Human rights activism in Africa is long-standing. For decades concerned individuals, including lawyers, journalists, trade unionists and members of religious organizations, have monitored and reported upon human rights violations, often in the most hazardous of circumstances. However, what is new for many African countries is the emergence in recent years of open and self-professed human rights organizations. Especially since the late 1980s, these voluntary associations of citizens have taken on the task of monitoring abuse of human rights, educating the people about their rights under national and international law, and making recommendations to governments about how to improve their protection of human rights.
It has become a truism to refer to the democratic changes which have swept across Africa, particularly since the end of the Cold War, and the consequent increase in space for the institutions of civil and popular society--not only human rights organizations, but also political organizations, trade unions, women's organizations, law societies and others. This has been the pattern in countries as widely varied as Benin, Ethiopia, Malawi and Zambia.
However, this process of democratization is only one pattern. At the other extreme are countries such as Rwanda and Angola, where nascent human rights organizations are unable to function in situations of total political breakdown and civil war. In Liberia and Mozambique, which are shakily emerging from civil wars involving gross human rights abuses, organizations still face enormous obstacles--not least the fear that, like Rwanda and Angola, these countries might slip back into uncontrolled violence. In other countries, such as Kenya and Senegal, where civil society has a stronger history, human rights groups are nevertheless firmly restricted from monitoring serious political violence and human rights abuses.
On the other hand, in a few countries, notably South Africa and Zimbabwe, human rights organizations date from earlier than the post-Cold War era. One South African organization, for example, was founded in 1955. It is probable that in these two instances the peculiar contradictions of a white settler society obliged repressive governments to allow a certain political space for their opponents within the white community, in order to validate their claims to be bastions of western democracy. Political and human rights activists were able to take advantage of that space to develop stronger organizations of civil society than was possible in most of Africa which moved fairly rapidly from repressive colonial rule to authoritarian one-party states or military dictatorships.
Thus it should be apparent that although many African human rights NGOs are of recent origin, they have varying histories and operate in different circumstances.
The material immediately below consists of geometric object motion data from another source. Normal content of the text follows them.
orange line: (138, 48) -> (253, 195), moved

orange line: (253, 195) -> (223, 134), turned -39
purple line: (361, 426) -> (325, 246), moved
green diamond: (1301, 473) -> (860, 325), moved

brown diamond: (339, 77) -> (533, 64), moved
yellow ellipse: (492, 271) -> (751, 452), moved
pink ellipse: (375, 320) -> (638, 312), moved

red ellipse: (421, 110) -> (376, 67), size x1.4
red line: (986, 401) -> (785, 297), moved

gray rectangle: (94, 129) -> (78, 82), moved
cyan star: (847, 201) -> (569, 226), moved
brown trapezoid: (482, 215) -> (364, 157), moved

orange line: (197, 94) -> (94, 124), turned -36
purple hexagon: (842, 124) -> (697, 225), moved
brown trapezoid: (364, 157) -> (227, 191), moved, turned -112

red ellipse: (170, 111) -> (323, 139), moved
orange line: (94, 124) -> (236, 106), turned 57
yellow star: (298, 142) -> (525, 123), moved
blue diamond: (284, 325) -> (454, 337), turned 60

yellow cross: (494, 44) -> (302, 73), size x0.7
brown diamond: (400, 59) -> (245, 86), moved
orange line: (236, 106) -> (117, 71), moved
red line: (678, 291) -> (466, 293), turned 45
The purpose of this introductory chapter is to try to identify some of the common issues facing African human rights NGOs. However, it should be read with the proviso that the organizations themselves differ considerably. Although in many countries respect for human rights has improved in the past five years or so and human rights activists work in a much more favourable environment, this is far from being the dominant trend. Apart from the extreme examples of Rwanda and Angola, respect for human rights and the environment for civil society is weak in a large number of other countries of sub-Saharan Africa, from Mauritania and Chad, through Zaire and Burundi to Swaziland and Lesotho. In many instances human rights groups are able to make sophisticated plans for the future, confident of foreign funding and a growing professional staff, but for many others the future is shaky. The international community still owes these human rights organizations an elementary duty of solidarity in order to safeguard their very existence.